Sadie a une autre fonction dans le récit. Narratrice peu fiable (le fameux unreliable narrator cher à la littérature postmoderne), elle amène de la fiction, puisqu’elle doit elle-même raconter des histoires, imaginer ses propres légendes. «C’était d’autant plus plaisant d’écrire son personnage que je m’étais donné comme règle de ne jamais parler de son enfance, de là où elle vient, de ne la présenter qu’à travers ses missions passées, donc ses couvertures.»

Une résonance hypercontemporaine

L’héroïne d’un néopolar qui emprunte à Manchette son goût pour «une critique sociale radicale ». Du romancier français qui a renouvelé le genre dans les années 1970, l’écrivaine américaine aime les «romans très drôles et très sophistiqués, avec une certaine dose de cynisme mais sans nihilisme. Un réaliste qui peut inviter la brutalité du monde dans ses livres mais qui peut aussi être très tendre. Un rêveur, en fait». Sadie est un personnage romanesques par sa capacité à s’inventer des vies, donc, confronté à une sorte de philosophe qui s’est extrait du monde. «Le défi, c’était que la partie consacrée à Bruno semble aussi urgente que le récit au présent de Sadie, d’éviter que l’on ait envie de se dépêcher de lire ses passages. Pour moi, l’histoire principale est celle de Bruno, bien qu’elle ne soit pas au cœur de l’action. Quand j’ai commencé à écrire, j’avais une image mentale de Bruno collant l’oreille au mur de sa cave, et qui pense entendre comme via une transmission radio la voix des hommes et des femmes de Néandertal. Je voulais écrire ce personnage, sans qu’il ait l’air fou. Au bout d’un moment, Sadie ne lit plus les mails de Bruno pour essayer de saboter la communauté, mais parce que Bruno est son seul compagnon dans la réalité. C’est comme s’il lui apprenait à regarder le monde autour d’elle. Lui ne sait pas qu’elle existe, mais elle pense souvent à lui, et bizarrement, il finit par avoir un effet sur elle.»

«J’ai un sentiment d’intimité étrange avec les humains préhistoriques, comme s’ils étaient une version pure de nous.»

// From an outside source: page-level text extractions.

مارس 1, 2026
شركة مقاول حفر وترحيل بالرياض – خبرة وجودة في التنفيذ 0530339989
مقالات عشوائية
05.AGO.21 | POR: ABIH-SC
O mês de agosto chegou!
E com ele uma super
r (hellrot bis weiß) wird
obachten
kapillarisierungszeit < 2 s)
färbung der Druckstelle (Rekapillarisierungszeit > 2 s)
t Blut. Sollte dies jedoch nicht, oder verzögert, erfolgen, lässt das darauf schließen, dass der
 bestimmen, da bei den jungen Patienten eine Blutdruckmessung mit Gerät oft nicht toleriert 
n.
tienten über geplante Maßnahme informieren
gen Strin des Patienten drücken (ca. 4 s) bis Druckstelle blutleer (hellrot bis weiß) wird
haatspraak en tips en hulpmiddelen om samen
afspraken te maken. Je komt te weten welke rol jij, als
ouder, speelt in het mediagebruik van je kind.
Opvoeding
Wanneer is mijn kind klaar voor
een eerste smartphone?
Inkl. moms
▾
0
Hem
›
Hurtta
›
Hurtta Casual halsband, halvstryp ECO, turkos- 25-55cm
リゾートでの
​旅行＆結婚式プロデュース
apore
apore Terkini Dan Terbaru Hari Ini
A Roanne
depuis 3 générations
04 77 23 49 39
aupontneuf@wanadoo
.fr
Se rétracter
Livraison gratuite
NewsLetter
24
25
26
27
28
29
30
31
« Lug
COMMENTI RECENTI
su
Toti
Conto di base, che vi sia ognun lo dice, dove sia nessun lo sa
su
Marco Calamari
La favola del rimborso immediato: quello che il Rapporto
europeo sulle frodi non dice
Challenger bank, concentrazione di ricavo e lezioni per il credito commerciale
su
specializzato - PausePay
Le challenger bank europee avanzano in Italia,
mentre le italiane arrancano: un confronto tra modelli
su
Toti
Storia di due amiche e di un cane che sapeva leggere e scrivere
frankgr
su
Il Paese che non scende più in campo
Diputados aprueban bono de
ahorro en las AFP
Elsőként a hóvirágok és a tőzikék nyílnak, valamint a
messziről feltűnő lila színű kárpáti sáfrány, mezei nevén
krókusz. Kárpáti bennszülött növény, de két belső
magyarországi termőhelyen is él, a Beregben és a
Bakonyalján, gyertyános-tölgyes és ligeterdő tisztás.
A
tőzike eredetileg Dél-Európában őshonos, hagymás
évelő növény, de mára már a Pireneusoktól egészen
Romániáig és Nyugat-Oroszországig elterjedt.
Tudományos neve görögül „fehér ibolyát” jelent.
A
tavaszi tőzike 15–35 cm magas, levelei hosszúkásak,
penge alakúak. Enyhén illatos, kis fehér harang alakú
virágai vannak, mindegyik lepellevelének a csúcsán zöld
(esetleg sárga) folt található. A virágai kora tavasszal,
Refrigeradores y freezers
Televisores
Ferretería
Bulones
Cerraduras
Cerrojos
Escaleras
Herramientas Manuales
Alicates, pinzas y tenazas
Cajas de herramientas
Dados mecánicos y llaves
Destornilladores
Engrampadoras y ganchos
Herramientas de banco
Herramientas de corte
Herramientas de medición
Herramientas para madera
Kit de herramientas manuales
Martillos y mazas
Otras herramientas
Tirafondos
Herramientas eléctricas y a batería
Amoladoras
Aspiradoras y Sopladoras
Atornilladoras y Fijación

Bien que le livre ait une résonance hypercontemporaine (on pense par exemple aux événements récents autour des mégabassines de Sainte-Soline, qui ont pourtant eu lieu alors que l’écriture était quasiment achevée), il ouvre une fenêtre sur un passé très ancien. «Comme Bruno, j’ai un sentiment d’intimité étrange avec les humains préhistoriques, comme s’ils étaient une version pure de nous. Un peu comme le concept de l’Urtext allemand, notre version originale, en quelque sorte. J’aime l’idée que nous pourrions comprendre, grâce à eux, comment être fidèle à une forme de vie platonicienne, comment mener une vie meilleure. Une sorte de fantasme d’un temps d’avant la chute

 

ROMAN

Le Lac de la créationde Rachel Kushner

Stock. 468 p.

La cote de Focus: 4/5

Sadie Smith, ex-agente du FBI, débarque dans le Sud-Ouest de la France, au cœur d’une communauté éco-activiste qu’elle va tenter d’infiltrer pour mieux la faire exploser. Au fil de sa mission, pourtant, elle développe une étrange fascination pour la pensée de Bruno Lacombe, ermite et mentor qui réfléchit le futur en tentant d’établir une connexion avec nos ancêtres de Néandertal. Remarquée avec ses romans revisitant l’histoire des Etats-Unis et leur rapport au monde (Télex de Cuba, Les Lance-flammes, Le Mars Club), Rachel Kushner s’aventure sur le Vieux Continent avec ce captivant roman noir qui en observe les remous avec une ironie faisant souvent mouche, mais aussi avec une curiosité sincère pour ceux qui tentent, dans un ultime baroud d’honneur, de penser l’avenir de notre civilisation hors du capitalisme.